## Work order
Below are records; reproduce exactly the lines from the first through the one containing "Источник цитаты".
↓
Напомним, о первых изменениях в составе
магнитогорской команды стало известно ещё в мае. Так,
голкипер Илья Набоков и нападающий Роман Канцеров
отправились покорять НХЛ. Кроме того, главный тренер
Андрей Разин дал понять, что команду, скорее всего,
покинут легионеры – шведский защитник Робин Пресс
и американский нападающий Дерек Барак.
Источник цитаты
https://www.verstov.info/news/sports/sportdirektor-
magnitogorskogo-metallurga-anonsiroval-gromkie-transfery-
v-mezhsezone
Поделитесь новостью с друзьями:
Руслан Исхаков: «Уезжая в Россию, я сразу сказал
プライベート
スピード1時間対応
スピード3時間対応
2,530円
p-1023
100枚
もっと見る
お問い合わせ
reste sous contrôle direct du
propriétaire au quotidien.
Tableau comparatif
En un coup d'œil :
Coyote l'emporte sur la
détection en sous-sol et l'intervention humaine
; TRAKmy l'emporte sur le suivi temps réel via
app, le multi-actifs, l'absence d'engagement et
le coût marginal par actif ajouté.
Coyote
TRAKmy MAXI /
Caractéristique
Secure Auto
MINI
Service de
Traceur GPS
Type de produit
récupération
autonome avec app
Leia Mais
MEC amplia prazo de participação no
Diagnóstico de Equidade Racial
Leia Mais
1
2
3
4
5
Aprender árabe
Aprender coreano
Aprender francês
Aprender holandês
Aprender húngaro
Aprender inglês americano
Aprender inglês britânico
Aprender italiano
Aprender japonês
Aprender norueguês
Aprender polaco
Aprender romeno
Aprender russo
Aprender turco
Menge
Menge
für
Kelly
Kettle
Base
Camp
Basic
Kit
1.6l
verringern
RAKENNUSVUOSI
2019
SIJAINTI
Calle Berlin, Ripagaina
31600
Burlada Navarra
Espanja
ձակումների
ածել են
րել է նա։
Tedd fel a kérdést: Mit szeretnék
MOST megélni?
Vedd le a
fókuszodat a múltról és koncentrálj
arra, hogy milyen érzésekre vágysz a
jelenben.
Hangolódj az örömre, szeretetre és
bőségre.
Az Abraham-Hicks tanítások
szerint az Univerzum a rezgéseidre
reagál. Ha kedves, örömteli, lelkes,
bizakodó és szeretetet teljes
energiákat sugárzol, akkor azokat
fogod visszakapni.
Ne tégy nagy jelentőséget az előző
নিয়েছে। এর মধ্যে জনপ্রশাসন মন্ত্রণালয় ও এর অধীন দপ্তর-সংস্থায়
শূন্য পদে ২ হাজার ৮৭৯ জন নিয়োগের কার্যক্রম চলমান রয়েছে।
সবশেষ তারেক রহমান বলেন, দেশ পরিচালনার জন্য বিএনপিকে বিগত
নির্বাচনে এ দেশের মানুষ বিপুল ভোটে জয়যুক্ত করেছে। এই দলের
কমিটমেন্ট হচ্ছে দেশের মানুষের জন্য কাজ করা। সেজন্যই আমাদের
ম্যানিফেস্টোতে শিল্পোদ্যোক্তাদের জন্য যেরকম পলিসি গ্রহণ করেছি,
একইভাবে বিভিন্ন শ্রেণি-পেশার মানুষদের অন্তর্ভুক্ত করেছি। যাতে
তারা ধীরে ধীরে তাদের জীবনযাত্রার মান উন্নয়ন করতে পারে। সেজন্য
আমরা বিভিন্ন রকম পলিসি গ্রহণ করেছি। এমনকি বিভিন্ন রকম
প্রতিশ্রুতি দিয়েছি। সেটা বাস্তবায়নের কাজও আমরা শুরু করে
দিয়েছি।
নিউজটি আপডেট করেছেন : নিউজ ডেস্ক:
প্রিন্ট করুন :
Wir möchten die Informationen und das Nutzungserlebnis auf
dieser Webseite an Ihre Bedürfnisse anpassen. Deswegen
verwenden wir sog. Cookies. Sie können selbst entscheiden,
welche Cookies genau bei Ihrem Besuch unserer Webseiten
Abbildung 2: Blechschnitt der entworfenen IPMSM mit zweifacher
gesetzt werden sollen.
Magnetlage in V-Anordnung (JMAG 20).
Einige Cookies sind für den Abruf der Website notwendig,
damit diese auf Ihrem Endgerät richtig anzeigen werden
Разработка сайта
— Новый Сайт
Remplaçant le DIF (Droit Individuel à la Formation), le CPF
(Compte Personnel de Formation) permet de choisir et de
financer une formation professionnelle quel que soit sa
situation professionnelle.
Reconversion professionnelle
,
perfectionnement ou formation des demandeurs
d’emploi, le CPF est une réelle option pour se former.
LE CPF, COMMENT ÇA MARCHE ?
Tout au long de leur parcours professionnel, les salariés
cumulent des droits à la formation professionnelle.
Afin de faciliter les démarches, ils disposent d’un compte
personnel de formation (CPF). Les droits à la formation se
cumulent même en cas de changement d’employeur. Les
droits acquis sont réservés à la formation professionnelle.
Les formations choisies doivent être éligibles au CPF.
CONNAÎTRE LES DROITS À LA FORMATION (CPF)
↑
## Answer for this exercise
Напомним, о первых изменениях в составе
магнитогорской команды стало известно ещё в мае. Так,
голкипер Илья Набоков и нападающий Роман Канцеров
отправились покорять НХЛ. Кроме того, главный тренер
Андрей Разин дал понять, что команду, скорее всего,
покинут легионеры – шведский защитник Робин Пресс
и американский нападающий Дерек Барак.
Источник цитаты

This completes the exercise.